In The Politics of Autism, I write about social services, special education and the Individuals with Disabilities Education Act. Inequality is a big part of the story.
To get a settlement with a school district over special education, first a child has to be identified by the district as requiring services — with an individualized education plan spelling out how the school will meet the student’s needs.
If parents disagree with what a district offers, they can take legal action by filing a due process complaint.That can trigger formal hearings, which result in public decisions issued by hearing officers. But the vast majority of complaints are resolved through privately negotiated settlements.
As a result, most disputes around special education are happening out of the public eye, with little known about parents’ allegations or what districts are paying out.

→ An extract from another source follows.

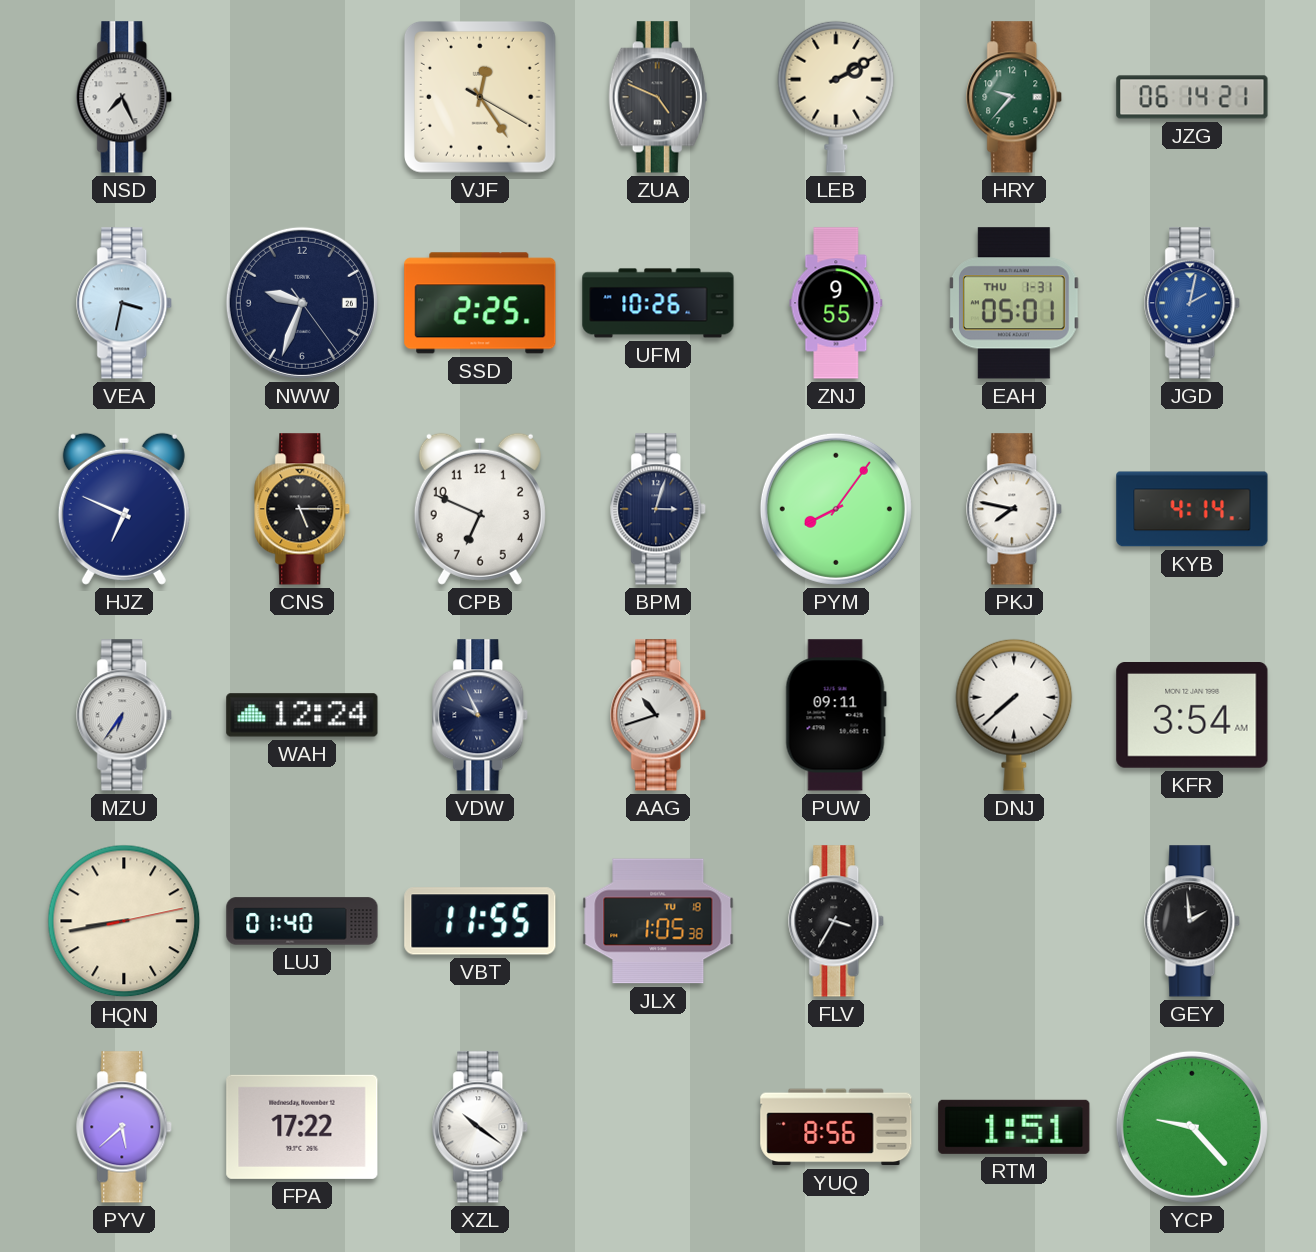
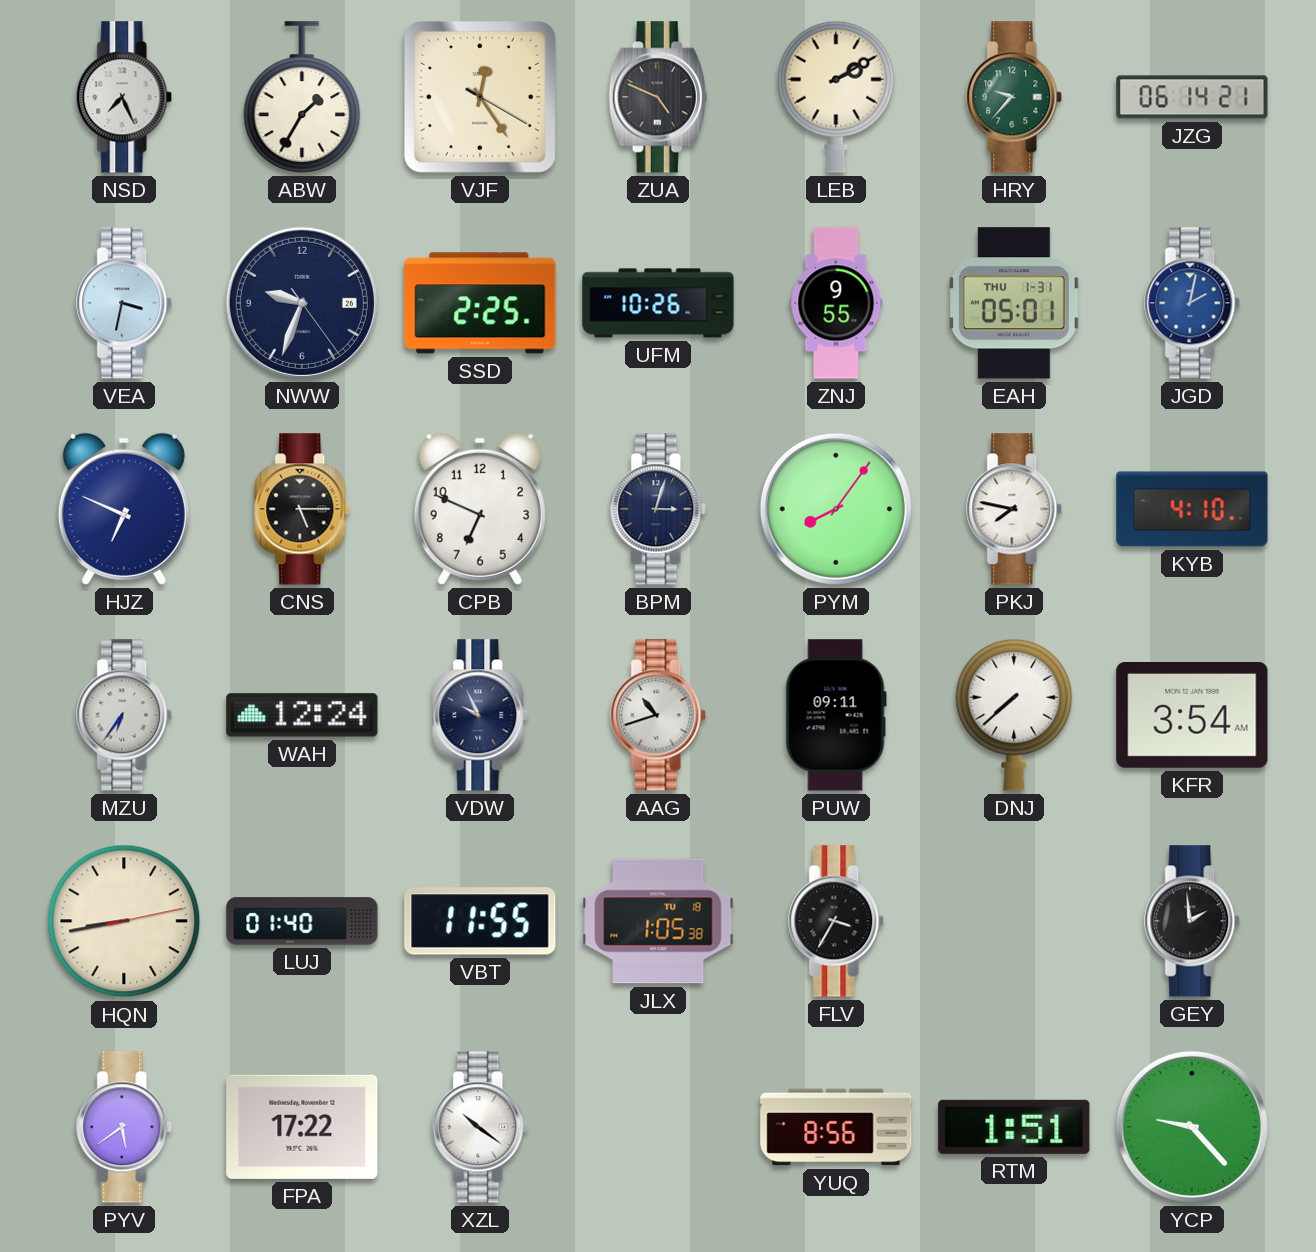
ABW: none -> 1:35
KYB: 4:14 -> 4:10
PYV: 5:38 -> 5:39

“It’s something almost no one knows anything systematic, objective, and complete about,” said Perry Zirkel, a professor emeritus of education and law at Lehigh University.
In the Philadelphia collar counties, where special education-focused law firms have proliferated, lawyers say affluent parents, who know their rights and have the means to hire attorneys, are more likely to sue than poor ones.The Individuals with Disabilities Education Act — the 1975 federal law entitling students to special education services — has never been fully funded by Congress, leaving schools vulnerable to litigation when they’re strapped to deliver the “free appropriate public education” the law requires, [Attorney Andrew] Faust said.
The IDEA is a “very much a rich-get-richer, poor-get-poorer statute,” Faust said, because unlike other civil rights laws, it relies on parents, not the government, to enforce it. [As my book notes, IDEA is not a civil rights law at all, but a "conditions of aid"law.]